[Start of section]

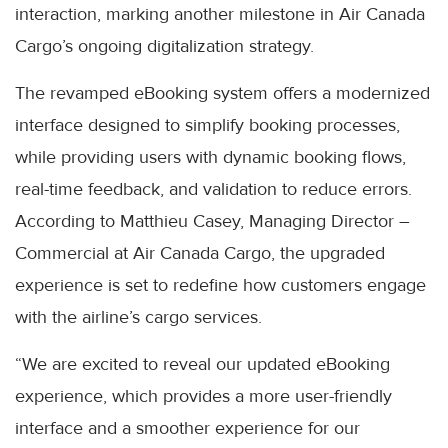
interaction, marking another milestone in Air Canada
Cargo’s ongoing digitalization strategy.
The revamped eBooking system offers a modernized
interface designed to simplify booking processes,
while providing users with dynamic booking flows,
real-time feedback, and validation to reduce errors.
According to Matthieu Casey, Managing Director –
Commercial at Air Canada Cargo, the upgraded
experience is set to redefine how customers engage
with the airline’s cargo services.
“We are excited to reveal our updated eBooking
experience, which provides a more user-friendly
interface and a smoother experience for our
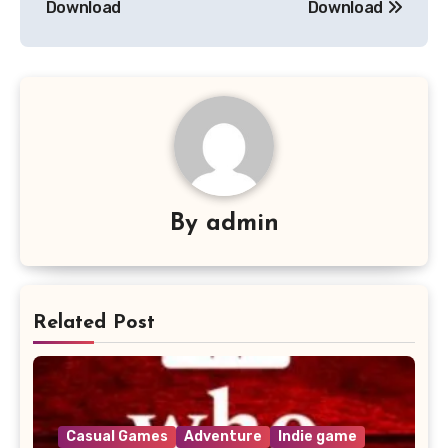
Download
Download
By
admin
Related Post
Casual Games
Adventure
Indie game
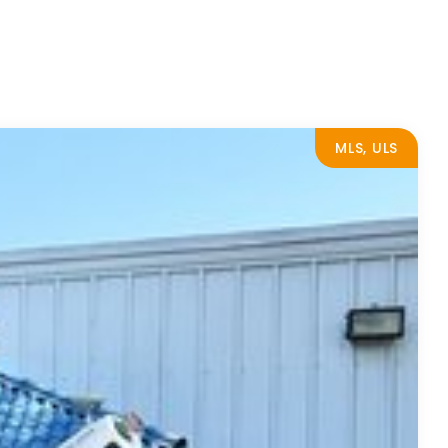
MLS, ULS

[End of section]

Without the pictures, reproduce every record exactly as it appears above.

▶ [RESPONSE TO THE TASK]
interaction, marking another milestone in Air Canada
Cargo’s ongoing digitalization strategy.
The revamped eBooking system offers a modernized
interface designed to simplify booking processes,
while providing users with dynamic booking flows,
real-time feedback, and validation to reduce errors.
According to Matthieu Casey, Managing Director –
Commercial at Air Canada Cargo, the upgraded
experience is set to redefine how customers engage
with the airline’s cargo services.
“We are excited to reveal our updated eBooking
experience, which provides a more user-friendly
interface and a smoother experience for our
Download
Download
By
admin
Related Post
Casual Games
Adventure
Indie game
MLS, ULS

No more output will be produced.